* _Instructions to follow_
From first entry to last, give the listing again verbatim.

* _Raw data_
====

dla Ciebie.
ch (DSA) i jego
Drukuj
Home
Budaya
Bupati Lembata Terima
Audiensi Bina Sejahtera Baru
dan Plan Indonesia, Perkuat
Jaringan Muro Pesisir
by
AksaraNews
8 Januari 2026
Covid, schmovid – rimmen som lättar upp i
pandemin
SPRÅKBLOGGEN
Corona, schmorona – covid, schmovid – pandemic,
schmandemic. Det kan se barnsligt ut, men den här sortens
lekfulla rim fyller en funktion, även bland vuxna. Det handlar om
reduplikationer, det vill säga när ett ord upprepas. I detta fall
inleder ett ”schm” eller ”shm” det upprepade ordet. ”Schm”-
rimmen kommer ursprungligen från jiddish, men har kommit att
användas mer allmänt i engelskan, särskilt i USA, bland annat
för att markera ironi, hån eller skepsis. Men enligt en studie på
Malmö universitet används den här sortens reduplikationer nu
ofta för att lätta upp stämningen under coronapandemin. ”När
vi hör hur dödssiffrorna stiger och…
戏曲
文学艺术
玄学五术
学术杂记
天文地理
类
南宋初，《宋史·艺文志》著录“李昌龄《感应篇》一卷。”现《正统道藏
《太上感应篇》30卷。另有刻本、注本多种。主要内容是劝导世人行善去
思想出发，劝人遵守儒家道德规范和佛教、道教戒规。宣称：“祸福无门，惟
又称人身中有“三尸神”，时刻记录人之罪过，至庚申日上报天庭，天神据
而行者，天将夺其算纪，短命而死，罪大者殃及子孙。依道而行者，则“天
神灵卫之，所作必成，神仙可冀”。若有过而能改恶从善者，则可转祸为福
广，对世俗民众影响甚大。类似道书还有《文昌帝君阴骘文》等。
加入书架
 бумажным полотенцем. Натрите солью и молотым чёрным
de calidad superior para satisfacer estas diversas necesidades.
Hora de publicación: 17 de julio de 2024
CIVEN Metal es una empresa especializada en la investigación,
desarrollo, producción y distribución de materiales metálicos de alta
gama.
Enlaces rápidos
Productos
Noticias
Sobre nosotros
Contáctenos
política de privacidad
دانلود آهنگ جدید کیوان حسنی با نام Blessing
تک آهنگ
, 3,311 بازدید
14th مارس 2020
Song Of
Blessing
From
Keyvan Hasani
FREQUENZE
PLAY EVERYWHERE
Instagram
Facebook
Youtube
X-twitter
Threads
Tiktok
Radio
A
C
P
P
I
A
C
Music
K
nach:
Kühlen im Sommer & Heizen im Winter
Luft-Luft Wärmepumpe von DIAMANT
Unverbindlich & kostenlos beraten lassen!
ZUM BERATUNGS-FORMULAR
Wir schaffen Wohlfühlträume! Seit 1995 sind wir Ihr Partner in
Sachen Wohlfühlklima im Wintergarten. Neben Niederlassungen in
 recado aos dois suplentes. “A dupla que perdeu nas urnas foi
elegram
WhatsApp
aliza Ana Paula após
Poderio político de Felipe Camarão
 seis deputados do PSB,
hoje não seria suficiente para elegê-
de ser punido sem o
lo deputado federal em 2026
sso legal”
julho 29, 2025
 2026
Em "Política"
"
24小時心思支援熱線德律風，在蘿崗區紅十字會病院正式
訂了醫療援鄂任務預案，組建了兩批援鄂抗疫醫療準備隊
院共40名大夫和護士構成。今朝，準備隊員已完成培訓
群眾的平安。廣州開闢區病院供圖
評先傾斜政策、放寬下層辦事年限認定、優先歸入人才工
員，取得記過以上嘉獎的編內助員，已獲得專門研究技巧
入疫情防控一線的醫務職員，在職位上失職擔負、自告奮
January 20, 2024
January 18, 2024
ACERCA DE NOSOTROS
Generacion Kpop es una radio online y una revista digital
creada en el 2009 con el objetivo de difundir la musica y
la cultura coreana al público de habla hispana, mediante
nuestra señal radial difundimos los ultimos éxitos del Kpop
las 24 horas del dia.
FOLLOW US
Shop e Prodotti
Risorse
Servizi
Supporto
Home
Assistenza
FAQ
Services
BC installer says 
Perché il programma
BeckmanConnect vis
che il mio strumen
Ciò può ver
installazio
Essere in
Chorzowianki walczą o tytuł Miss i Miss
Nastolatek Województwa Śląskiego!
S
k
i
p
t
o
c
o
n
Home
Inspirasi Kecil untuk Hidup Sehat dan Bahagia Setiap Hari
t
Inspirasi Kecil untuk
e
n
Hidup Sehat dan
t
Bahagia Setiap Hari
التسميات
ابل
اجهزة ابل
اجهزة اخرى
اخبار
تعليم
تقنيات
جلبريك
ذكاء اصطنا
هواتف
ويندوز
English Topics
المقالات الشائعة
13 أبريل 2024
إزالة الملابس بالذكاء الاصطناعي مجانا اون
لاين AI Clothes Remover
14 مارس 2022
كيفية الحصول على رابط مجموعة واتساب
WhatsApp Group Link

====

* _Exercise response_
dla Ciebie.
ch (DSA) i jego
Drukuj
Home
Budaya
Bupati Lembata Terima
Audiensi Bina Sejahtera Baru
dan Plan Indonesia, Perkuat
Jaringan Muro Pesisir
by
AksaraNews
8 Januari 2026
Covid, schmovid – rimmen som lättar upp i
pandemin
SPRÅKBLOGGEN
Corona, schmorona – covid, schmovid – pandemic,
schmandemic. Det kan se barnsligt ut, men den här sortens
lekfulla rim fyller en funktion, även bland vuxna. Det handlar om
reduplikationer, det vill säga när ett ord upprepas. I detta fall
inleder ett ”schm” eller ”shm” det upprepade ordet. ”Schm”-
rimmen kommer ursprungligen från jiddish, men har kommit att
användas mer allmänt i engelskan, särskilt i USA, bland annat
för att markera ironi, hån eller skepsis. Men enligt en studie på
Malmö universitet används den här sortens reduplikationer nu
ofta för att lätta upp stämningen under coronapandemin. ”När
vi hör hur dödssiffrorna stiger och…
戏曲
文学艺术
玄学五术
学术杂记
天文地理
类
南宋初，《宋史·艺文志》著录“李昌龄《感应篇》一卷。”现《正统道藏
《太上感应篇》30卷。另有刻本、注本多种。主要内容是劝导世人行善去
思想出发，劝人遵守儒家道德规范和佛教、道教戒规。宣称：“祸福无门，惟
又称人身中有“三尸神”，时刻记录人之罪过，至庚申日上报天庭，天神据
而行者，天将夺其算纪，短命而死，罪大者殃及子孙。依道而行者，则“天
神灵卫之，所作必成，神仙可冀”。若有过而能改恶从善者，则可转祸为福
广，对世俗民众影响甚大。类似道书还有《文昌帝君阴骘文》等。
加入书架
 бумажным полотенцем. Натрите солью и молотым чёрным
de calidad superior para satisfacer estas diversas necesidades.
Hora de publicación: 17 de julio de 2024
CIVEN Metal es una empresa especializada en la investigación,
desarrollo, producción y distribución de materiales metálicos de alta
gama.
Enlaces rápidos
Productos
Noticias
Sobre nosotros
Contáctenos
política de privacidad
دانلود آهنگ جدید کیوان حسنی با نام Blessing
تک آهنگ
, 3,311 بازدید
14th مارس 2020
Song Of
Blessing
From
Keyvan Hasani
FREQUENZE
PLAY EVERYWHERE
Instagram
Facebook
Youtube
X-twitter
Threads
Tiktok
Radio
A
C
P
P
I
A
C
Music
K
nach:
Kühlen im Sommer & Heizen im Winter
Luft-Luft Wärmepumpe von DIAMANT
Unverbindlich & kostenlos beraten lassen!
ZUM BERATUNGS-FORMULAR
Wir schaffen Wohlfühlträume! Seit 1995 sind wir Ihr Partner in
Sachen Wohlfühlklima im Wintergarten. Neben Niederlassungen in
 recado aos dois suplentes. “A dupla que perdeu nas urnas foi
elegram
WhatsApp
aliza Ana Paula após
Poderio político de Felipe Camarão
 seis deputados do PSB,
hoje não seria suficiente para elegê-
de ser punido sem o
lo deputado federal em 2026
sso legal”
julho 29, 2025
 2026
Em "Política"
"
24小時心思支援熱線德律風，在蘿崗區紅十字會病院正式
訂了醫療援鄂任務預案，組建了兩批援鄂抗疫醫療準備隊
院共40名大夫和護士構成。今朝，準備隊員已完成培訓
群眾的平安。廣州開闢區病院供圖
評先傾斜政策、放寬下層辦事年限認定、優先歸入人才工
員，取得記過以上嘉獎的編內助員，已獲得專門研究技巧
入疫情防控一線的醫務職員，在職位上失職擔負、自告奮
January 20, 2024
January 18, 2024
ACERCA DE NOSOTROS
Generacion Kpop es una radio online y una revista digital
creada en el 2009 con el objetivo de difundir la musica y
la cultura coreana al público de habla hispana, mediante
nuestra señal radial difundimos los ultimos éxitos del Kpop
las 24 horas del dia.
FOLLOW US
Shop e Prodotti
Risorse
Servizi
Supporto
Home
Assistenza
FAQ
Services
BC installer says 
Perché il programma
BeckmanConnect vis
che il mio strumen
Ciò può ver
installazio
Essere in
Chorzowianki walczą o tytuł Miss i Miss
Nastolatek Województwa Śląskiego!
S
k
i
p
t
o
c
o
n
Home
Inspirasi Kecil untuk Hidup Sehat dan Bahagia Setiap Hari
t
Inspirasi Kecil untuk
e
n
Hidup Sehat dan
t
Bahagia Setiap Hari
التسميات
ابل
اجهزة ابل
اجهزة اخرى
اخبار
تعليم
تقنيات
جلبريك
ذكاء اصطنا
هواتف
ويندوز
English Topics
المقالات الشائعة
13 أبريل 2024
إزالة الملابس بالذكاء الاصطناعي مجانا اون
لاين AI Clothes Remover
14 مارس 2022
كيفية الحصول على رابط مجموعة واتساب
WhatsApp Group Link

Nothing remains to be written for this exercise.